TASK INSTRUCTIONS:
Copy out the entries that follow exactly, leaving every picture behind.

(DATA FOR PROCESSING)

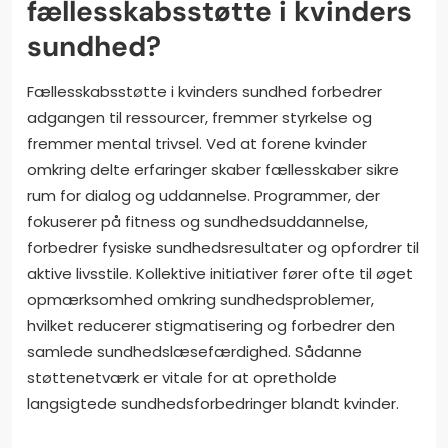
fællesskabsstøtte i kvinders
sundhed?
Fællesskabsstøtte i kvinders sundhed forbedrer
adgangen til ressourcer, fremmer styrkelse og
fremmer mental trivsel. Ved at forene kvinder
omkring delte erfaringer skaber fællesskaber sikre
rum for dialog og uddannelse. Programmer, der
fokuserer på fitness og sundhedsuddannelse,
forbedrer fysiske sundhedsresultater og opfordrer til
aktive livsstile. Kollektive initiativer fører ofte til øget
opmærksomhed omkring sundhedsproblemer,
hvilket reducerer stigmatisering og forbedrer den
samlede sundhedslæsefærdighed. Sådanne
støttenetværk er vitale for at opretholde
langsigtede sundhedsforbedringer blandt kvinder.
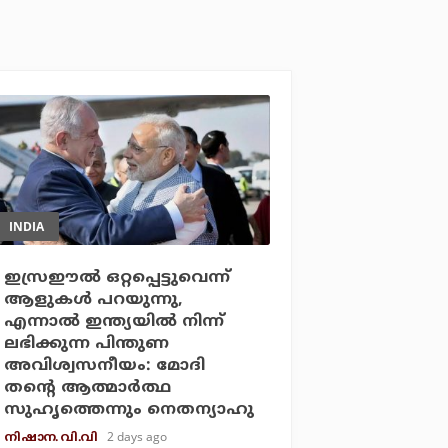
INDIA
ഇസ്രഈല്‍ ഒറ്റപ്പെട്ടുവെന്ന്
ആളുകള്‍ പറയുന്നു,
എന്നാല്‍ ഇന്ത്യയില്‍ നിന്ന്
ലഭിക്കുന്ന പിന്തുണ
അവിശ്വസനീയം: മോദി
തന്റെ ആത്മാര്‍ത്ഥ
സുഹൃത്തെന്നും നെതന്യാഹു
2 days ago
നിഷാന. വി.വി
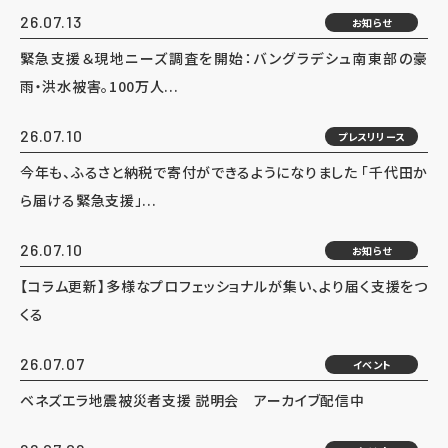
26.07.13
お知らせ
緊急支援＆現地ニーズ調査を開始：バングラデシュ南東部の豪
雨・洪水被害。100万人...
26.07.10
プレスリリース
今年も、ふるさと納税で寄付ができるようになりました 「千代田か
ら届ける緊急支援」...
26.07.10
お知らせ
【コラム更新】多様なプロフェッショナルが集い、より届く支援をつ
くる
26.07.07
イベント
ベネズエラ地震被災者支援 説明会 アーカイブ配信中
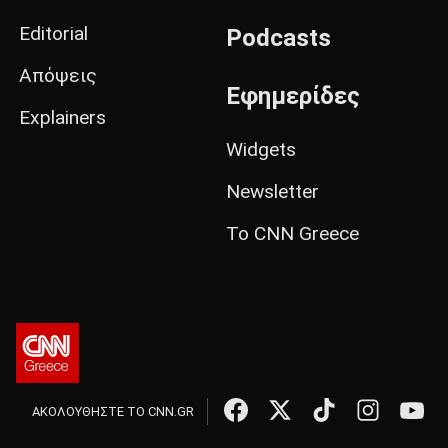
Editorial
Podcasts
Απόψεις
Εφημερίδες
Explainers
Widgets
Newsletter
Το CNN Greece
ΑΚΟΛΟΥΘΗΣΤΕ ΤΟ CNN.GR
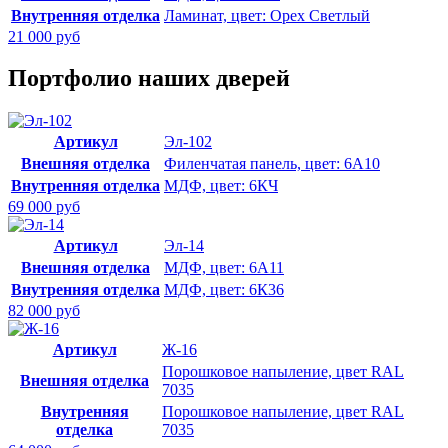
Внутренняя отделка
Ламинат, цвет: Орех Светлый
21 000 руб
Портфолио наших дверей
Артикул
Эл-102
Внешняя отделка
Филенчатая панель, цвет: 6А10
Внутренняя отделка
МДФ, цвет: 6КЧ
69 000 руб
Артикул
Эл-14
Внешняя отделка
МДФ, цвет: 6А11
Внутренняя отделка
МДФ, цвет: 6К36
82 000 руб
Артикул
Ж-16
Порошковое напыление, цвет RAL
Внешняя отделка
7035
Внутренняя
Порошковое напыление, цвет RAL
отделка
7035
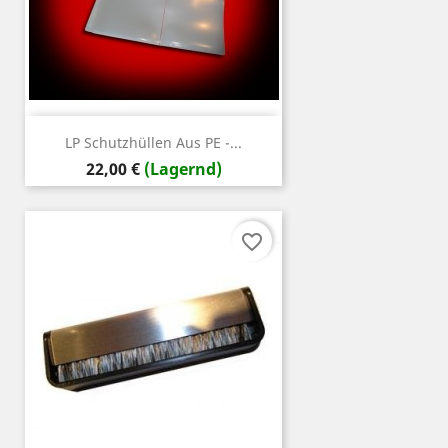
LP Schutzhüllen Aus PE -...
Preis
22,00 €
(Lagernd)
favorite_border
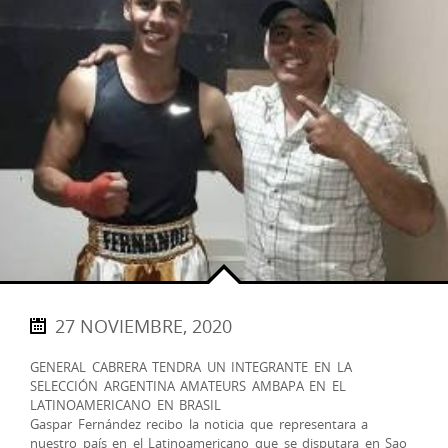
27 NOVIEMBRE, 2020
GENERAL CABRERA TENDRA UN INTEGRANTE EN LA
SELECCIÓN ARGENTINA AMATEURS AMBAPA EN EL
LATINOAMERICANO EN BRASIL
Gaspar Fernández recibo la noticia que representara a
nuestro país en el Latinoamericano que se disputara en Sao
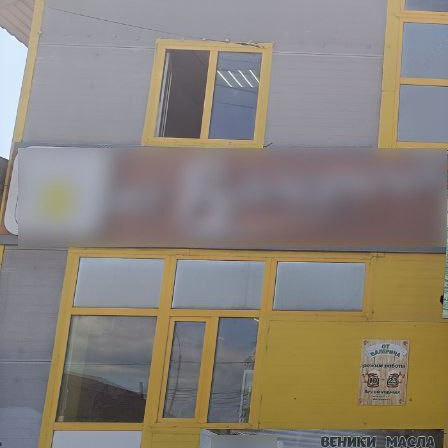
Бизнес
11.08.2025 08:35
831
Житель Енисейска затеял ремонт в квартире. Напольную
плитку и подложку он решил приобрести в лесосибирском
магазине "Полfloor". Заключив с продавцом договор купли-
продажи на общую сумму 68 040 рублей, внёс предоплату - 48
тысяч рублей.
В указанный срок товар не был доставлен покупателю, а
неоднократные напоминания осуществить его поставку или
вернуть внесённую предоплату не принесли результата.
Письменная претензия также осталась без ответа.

(End DATA FOR PROCESSING)

RESULT:
fællesskabsstøtte i kvinders
sundhed?
Fællesskabsstøtte i kvinders sundhed forbedrer
adgangen til ressourcer, fremmer styrkelse og
fremmer mental trivsel. Ved at forene kvinder
omkring delte erfaringer skaber fællesskaber sikre
rum for dialog og uddannelse. Programmer, der
fokuserer på fitness og sundhedsuddannelse,
forbedrer fysiske sundhedsresultater og opfordrer til
aktive livsstile. Kollektive initiativer fører ofte til øget
opmærksomhed omkring sundhedsproblemer,
hvilket reducerer stigmatisering og forbedrer den
samlede sundhedslæsefærdighed. Sådanne
støttenetværk er vitale for at opretholde
langsigtede sundhedsforbedringer blandt kvinder.
INDIA
ഇസ്രഈല്‍ ഒറ്റപ്പെട്ടുവെന്ന്
ആളുകള്‍ പറയുന്നു,
എന്നാല്‍ ഇന്ത്യയില്‍ നിന്ന്
ലഭിക്കുന്ന പിന്തുണ
അവിശ്വസനീയം: മോദി
തന്റെ ആത്മാര്‍ത്ഥ
സുഹൃത്തെന്നും നെതന്യാഹു
2 days ago
നിഷാന. വി.വി
26.07.13
お知らせ
緊急支援＆現地ニーズ調査を開始：バングラデシュ南東部の豪
雨・洪水被害。100万人...
26.07.10
プレスリリース
今年も、ふるさと納税で寄付ができるようになりました 「千代田か
ら届ける緊急支援」...
26.07.10
お知らせ
【コラム更新】多様なプロフェッショナルが集い、より届く支援をつ
くる
26.07.07
イベント
ベネズエラ地震被災者支援 説明会 アーカイブ配信中
Editorial
Podcasts
Απόψεις
Εφημερίδες
Explainers
Widgets
Newsletter
Το CNN Greece
ΑΚΟΛΟΥΘΗΣΤΕ ΤΟ CNN.GR
Внутренняя отделка
Ламинат, цвет: Орех Светлый
21 000 руб
Портфолио наших дверей
Артикул
Эл-102
Внешняя отделка
Филенчатая панель, цвет: 6А10
Внутренняя отделка
МДФ, цвет: 6КЧ
69 000 руб
Артикул
Эл-14
Внешняя отделка
МДФ, цвет: 6А11
Внутренняя отделка
МДФ, цвет: 6К36
82 000 руб
Артикул
Ж-16
Порошковое напыление, цвет RAL
Внешняя отделка
7035
Внутренняя
Порошковое напыление, цвет RAL
отделка
7035
LP Schutzhüllen Aus PE -...
Preis
22,00 €
(Lagernd)
favorite_border
27 NOVIEMBRE, 2020
GENERAL CABRERA TENDRA UN INTEGRANTE EN LA
SELECCIÓN ARGENTINA AMATEURS AMBAPA EN EL
LATINOAMERICANO EN BRASIL
Gaspar Fernández recibo la noticia que representara a
nuestro país en el Latinoamericano que se disputara en Sao
Бизнес
11.08.2025 08:35
831
Житель Енисейска затеял ремонт в квартире. Напольную
плитку и подложку он решил приобрести в лесосибирском
магазине "Полfloor". Заключив с продавцом договор купли-
продажи на общую сумму 68 040 рублей, внёс предоплату - 48
тысяч рублей.
В указанный срок товар не был доставлен покупателю, а
неоднократные напоминания осуществить его поставку или
вернуть внесённую предоплату не принесли результата.
Письменная претензия также осталась без ответа.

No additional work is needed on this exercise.